I want to share the first publication in which we use PyMC3 to deceiver the genome: CUT&Tag2for1: a modified method for simultaneous profiling of the accessible and silenced regulome in single cells We implemented a deconvolution tool called 2for1separator using PyMC3 to split a measurements throughout the genome into epigenetic marks that stand for activity or repression of genes.
This will help us to get a better understanding of the mechanisms that govern gene activation and fight diseases associated to malfunctioning of these mechanisms.

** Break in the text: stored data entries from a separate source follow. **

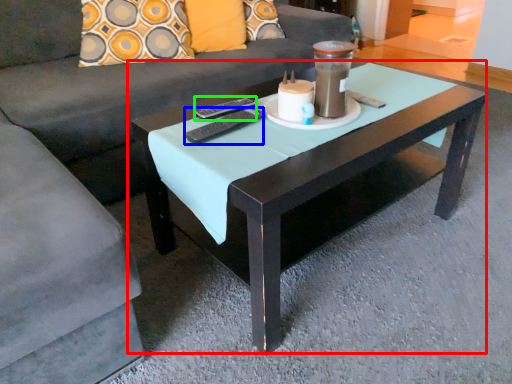 Question: Which is farther away from coffee table (highlighted by a red box)? remote (highlighted by a blue box) or remote (highlighted by a green box)?

Choices:
 (A) remote
 (B) remote

Answer: (B) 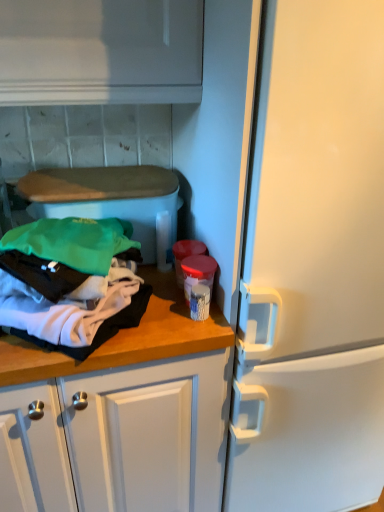 Question: Considering the relative sizes of soft cotton clothes at left and wooden at left in the image provided, is soft cotton clothes at left smaller than wooden at left?

Choices:
 (A) no
 (B) yes

Answer: (A)

Question: From a real-world perspective, is soft cotton clothes at left beneath wooden at left?

Choices:
 (A) no
 (B) yes

Answer: (A)

Question: Is soft cotton clothes at left at the left side of wooden at left?

Choices:
 (A) yes
 (B) no

Answer: (A)

Question: From the image's perspective, does soft cotton clothes at left appear lower than wooden at left?

Choices:
 (A) yes
 (B) no

Answer: (B)

Question: Is soft cotton clothes at left shorter than wooden at left?

Choices:
 (A) yes
 (B) no

Answer: (B)

Question: Is soft cotton clothes at left far away from wooden at left?

Choices:
 (A) no
 (B) yes

Answer: (A)

Question: From a real-world perspective, is wooden at left positioned under soft cotton clothes at left based on gravity?

Choices:
 (A) no
 (B) yes

Answer: (B)

Question: From the image's perspective, does wooden at left appear lower than soft cotton clothes at left?

Choices:
 (A) yes
 (B) no

Answer: (A)

Question: Is wooden at left outside soft cotton clothes at left?

Choices:
 (A) yes
 (B) no

Answer: (A)

Question: Is soft cotton clothes at left at the back of wooden at left?

Choices:
 (A) no
 (B) yes

Answer: (A)

Question: From a real-world perspective, is wooden at left over soft cotton clothes at left?

Choices:
 (A) yes
 (B) no

Answer: (B)

Question: Is wooden at left closer to the viewer compared to soft cotton clothes at left?

Choices:
 (A) yes
 (B) no

Answer: (B)

Question: From the image's perspective, is soft cotton clothes at left above or below wooden at left?

Choices:
 (A) below
 (B) above

Answer: (B) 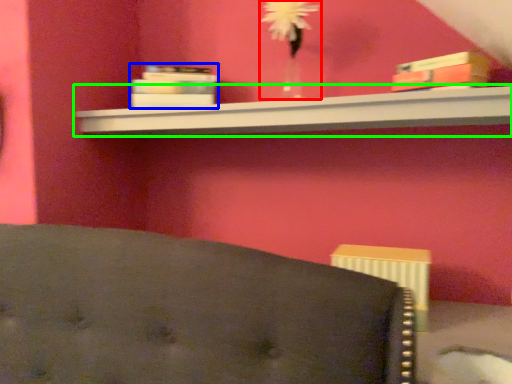 Question: Estimate the real-world distances between objects in this image. Which object is farther from floral arrangement (highlighted by a red box), book (highlighted by a blue box) or shelf (highlighted by a green box)?

Choices:
 (A) book
 (B) shelf

Answer: (A) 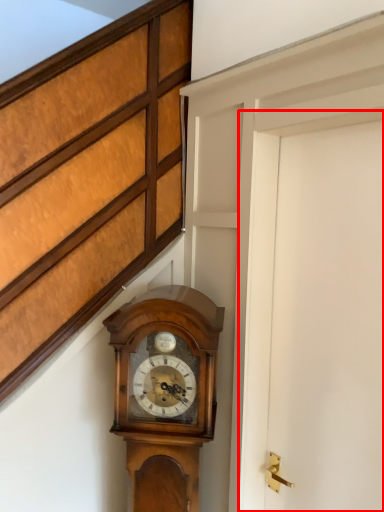 Question: From the image, what is the correct spatial relationship of door (annotated by the red box) in relation to wall clock?

Choices:
 (A) right
 (B) left

Answer: (A) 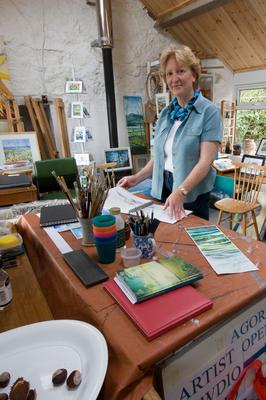 Where is `window`? The height and width of the screenshot is (400, 266). window is located at coordinates (250, 115). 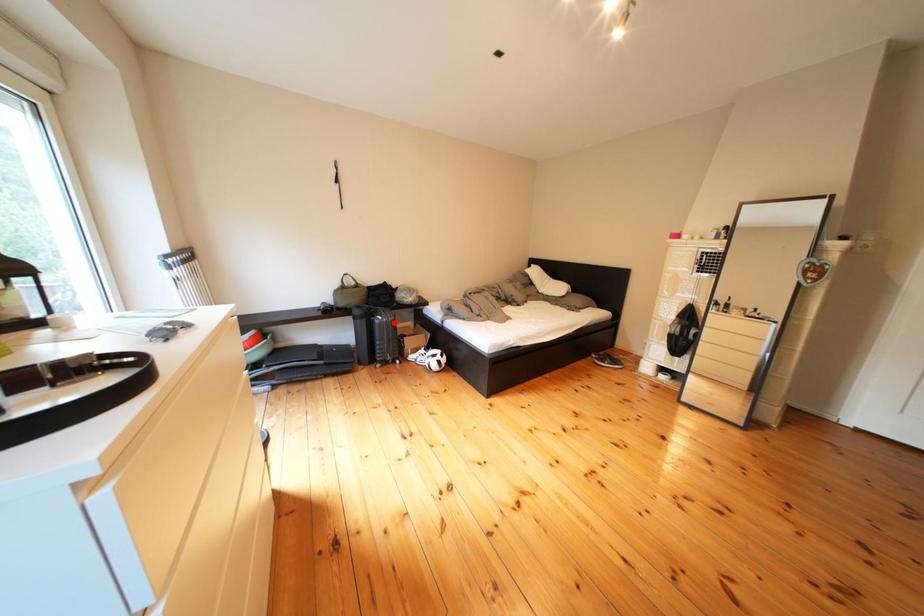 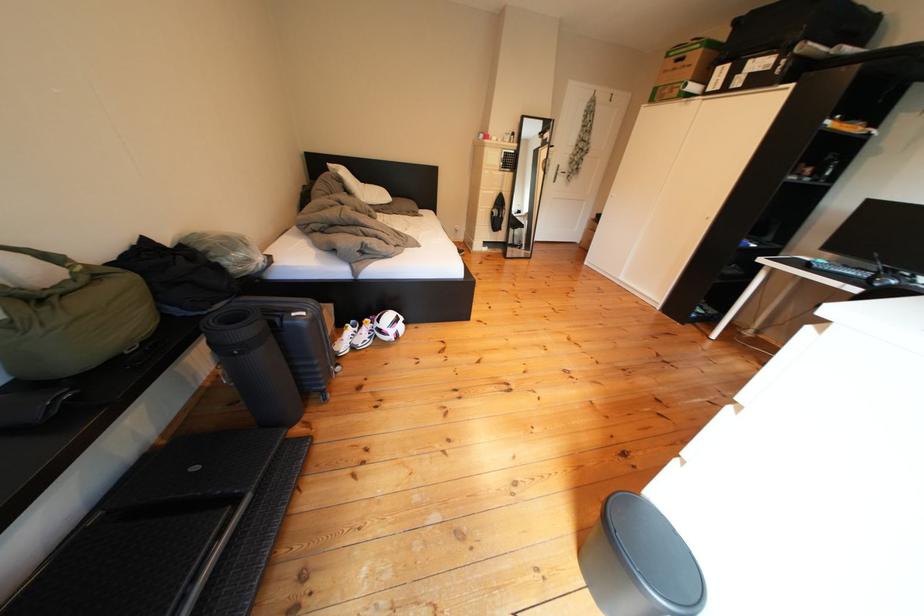 Question: I am providing you with two images of the same scene from different viewpoints. Image1 has a red point marked. In image2, the corresponding 3D location appears at what relative position? Reply with the corresponding letter.

Choices:
 (A) Closer
 (B) Farther

Answer: (A) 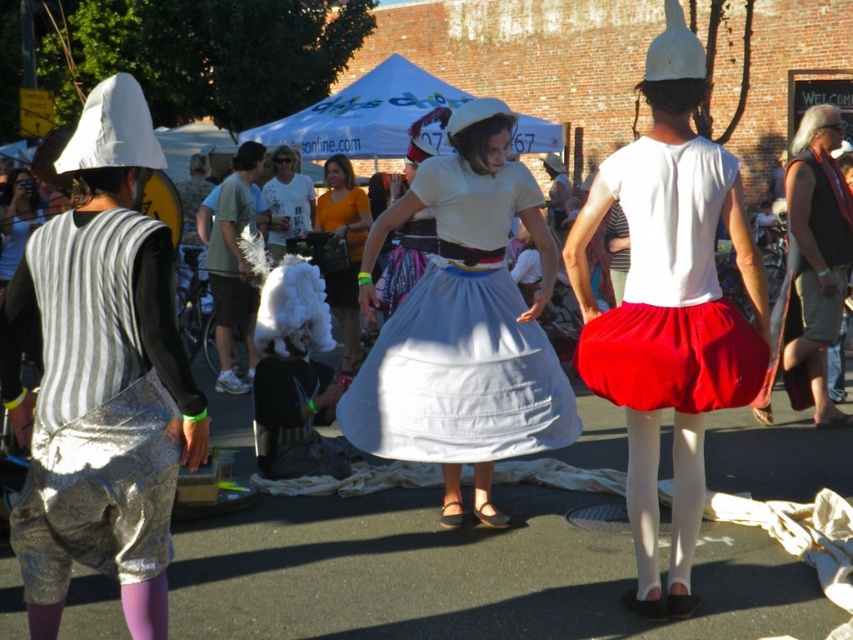 Based on the photo, you are a photographer at the event and want to capture both the shiny silver shorts at left and the matte red skirt at center in your photo. Which one will appear larger in the photo?

The shiny silver shorts at left will appear larger in the photo because it is closer to the viewer than the matte red skirt at center.

Based on the photo, you are a photographer trying to capture the shiny silver shorts at left and the matte red skirt at center in the same frame. Which object should you focus on first if you want to ensure both are in focus without moving the camera?

You should focus on the shiny silver shorts at left first because it is positioned under the matte red skirt at center, meaning it is closer to the camera. By focusing on the closer object, both will be in focus due to the depth of field. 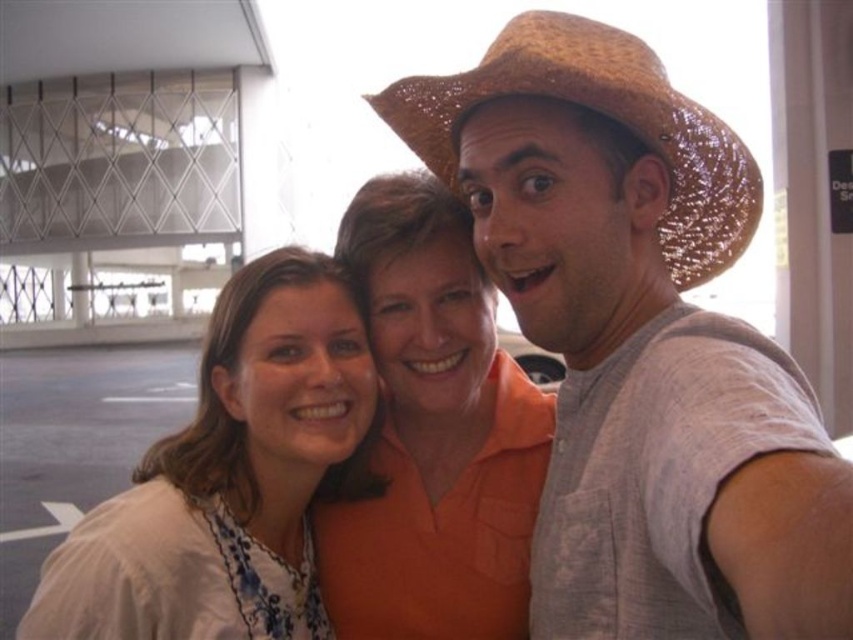 From the picture: You are trying to locate the point with coordinates (434, 435) in the image. Which object from the scene does this point lie on?

The point with coordinates (434, 435) lies on the orange cotton shirt at center.

You are a photographer adjusting the framing for a group photo. You need to ensure that the straw hat at upper right and the orange cotton shirt at center are within a 24 inch distance to maintain proper composition. Based on the scene, does the current arrangement meet this requirement?

The distance between the straw hat at upper right and the orange cotton shirt at center is 23.89 inches, which is just under the 24 inch requirement. Therefore, the current arrangement meets the composition requirement. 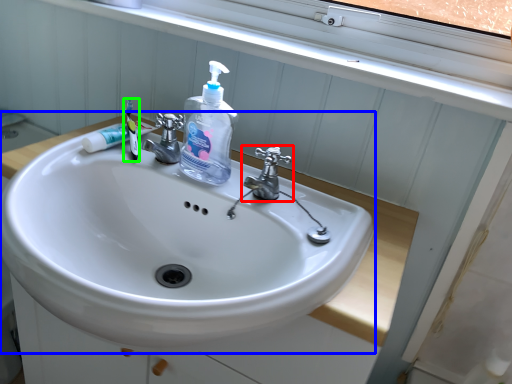 Question: Based on their relative distances, which object is farther from tap (highlighted by a red box)? Choose from sink (highlighted by a blue box) and toothbrush (highlighted by a green box).

Choices:
 (A) sink
 (B) toothbrush

Answer: (B) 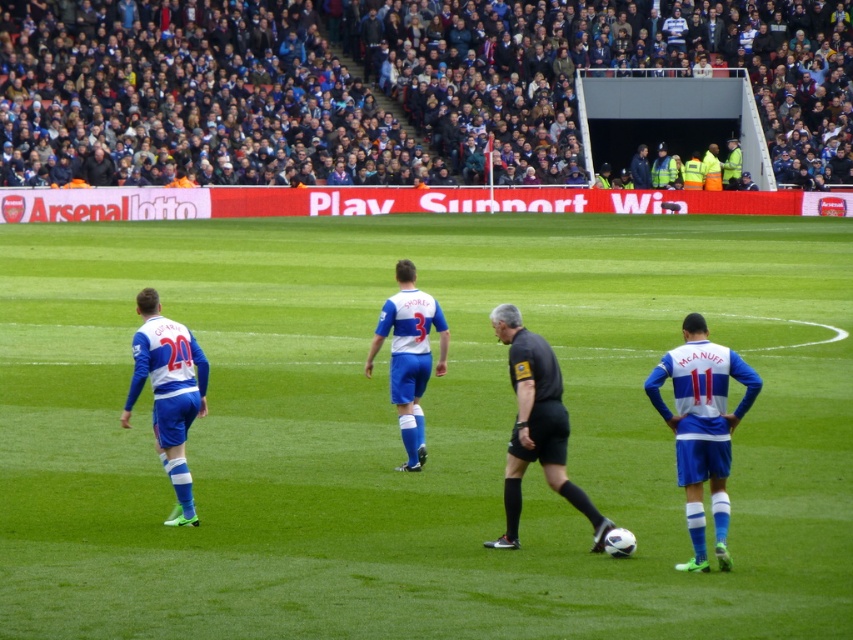 Between blue/white jersey at center and blue fabric jersey at center, which one has less height?

With less height is blue/white jersey at center.

I want to click on blue/white jersey at center, so click(x=701, y=428).

Does point (699, 454) come in front of point (171, 396)?

Yes, it is.

Find the location of a particular element. blue/white jersey at center is located at coordinates (701, 428).

Does blue jersey at right have a lesser height compared to white matte jersey at center?

Indeed, blue jersey at right has a lesser height compared to white matte jersey at center.

Where is `blue jersey at right`? This screenshot has width=853, height=640. blue jersey at right is located at coordinates (701, 428).

Is point (689, 413) closer to camera compared to point (415, 388)?

Yes, it is in front of point (415, 388).

I want to click on blue jersey at right, so (701, 428).

Does black matte referee at center come in front of blue fabric jersey at center?

Yes, black matte referee at center is in front of blue fabric jersey at center.

Does black matte referee at center appear on the left side of blue fabric jersey at center?

In fact, black matte referee at center is to the right of blue fabric jersey at center.

Image resolution: width=853 pixels, height=640 pixels. I want to click on black matte referee at center, so click(537, 426).

The width and height of the screenshot is (853, 640). Find the location of `black matte referee at center`. black matte referee at center is located at coordinates (537, 426). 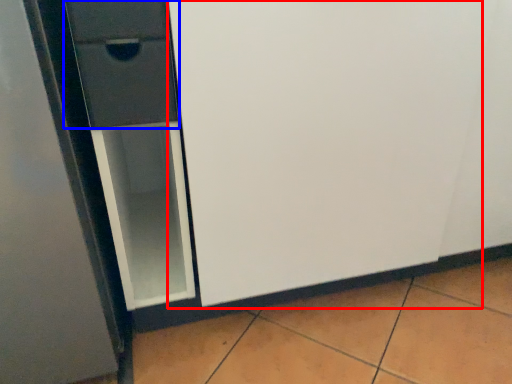 Question: Which object appears farthest to the camera in this image, screen door (highlighted by a red box) or drawer (highlighted by a blue box)?

Choices:
 (A) screen door
 (B) drawer

Answer: (B) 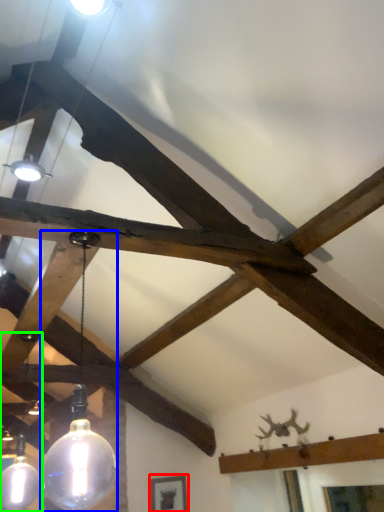 Question: Which object is positioned closest to picture frame (highlighted by a red box)? Select from lamp (highlighted by a blue box) and lamp (highlighted by a green box).

Choices:
 (A) lamp
 (B) lamp

Answer: (B) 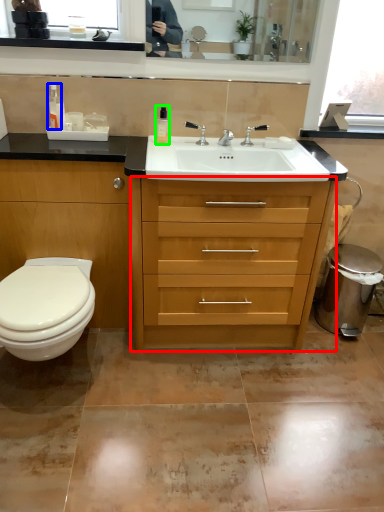 Question: Which object is positioned farthest from chest of drawers (highlighted by a red box)? Select from toiletry (highlighted by a blue box) and toiletry (highlighted by a green box).

Choices:
 (A) toiletry
 (B) toiletry

Answer: (A) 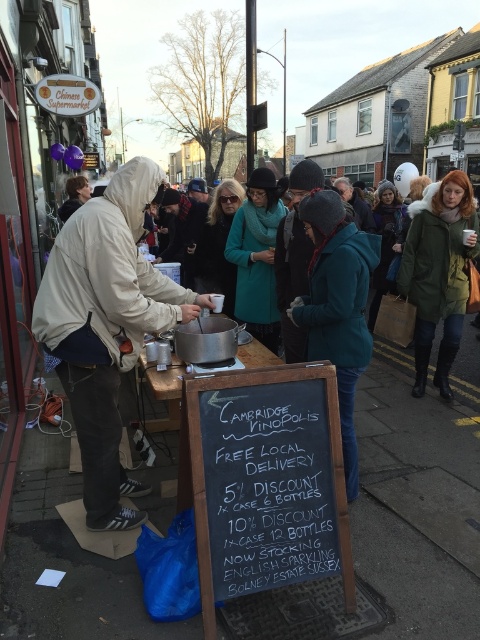 Image resolution: width=480 pixels, height=640 pixels. In order to click on black chalkboard at center in this screenshot , I will do `click(264, 481)`.

Who is taller, black chalkboard at center or white fleece jacket at center?

Standing taller between the two is white fleece jacket at center.

Is point (319, 390) farther from viewer compared to point (117, 266)?

No, (319, 390) is closer to viewer.

This screenshot has height=640, width=480. Identify the location of black chalkboard at center. (264, 481). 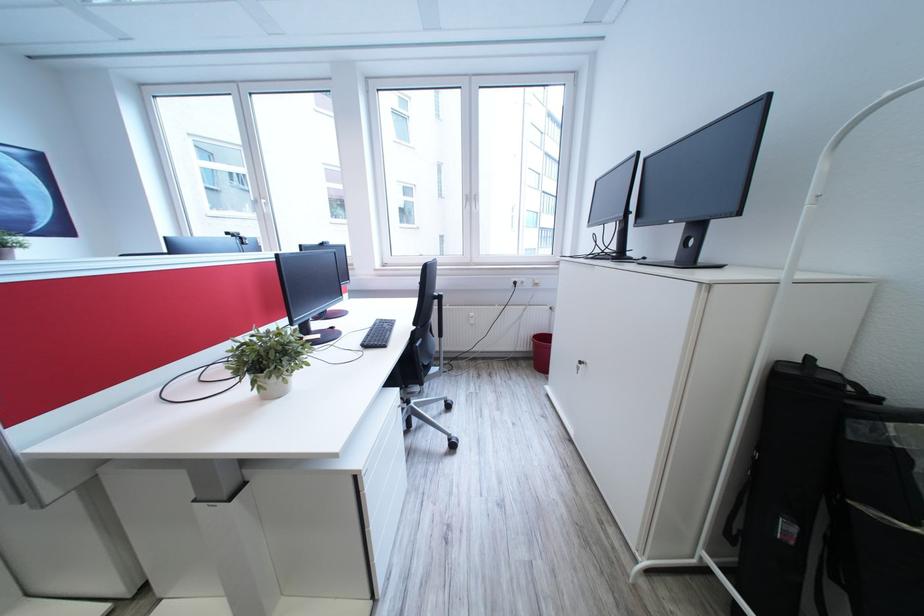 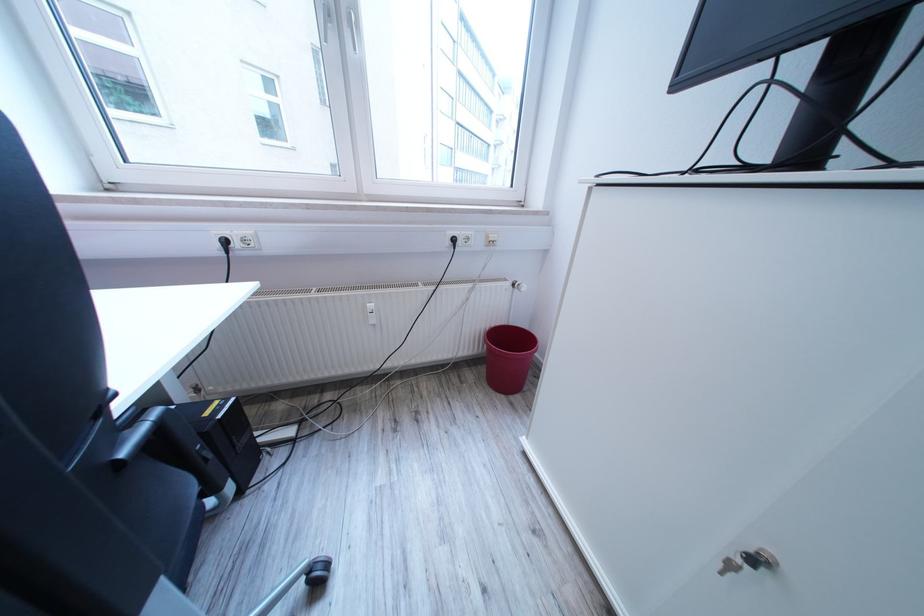 Locate, in the second image, the point that corresponds to (455,407) in the first image.

(315, 580)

Technically, this application of PyMC3 represents an extrem case. Since the genome is so large, and we deconvolve a signal per base location, the dimensionality goes into the millions. A preparation step splits the genome into tiles that are deconvolved in independent workchunks to fit everything into memory. The posterior is normally distributed, so we resorted to using find_MAP giving us the fastest results. We are now working on bringing down the memory demand so we can fit more tiles into a workchunk and reduce the risk of parameters that should be the same for each tile to diverge to different values per workchunk. The majority of compute time is currently spent for compilation but this may change in the future if Numba or JAX can be used as a backend. I am very open to critical discussion about our application of PyMC.
I am very happy with this project and am immensely grateful for the awesome PyMC community!! Please keep up the great work. I cant wait to see what will be possible with PyMC v4 in future projects.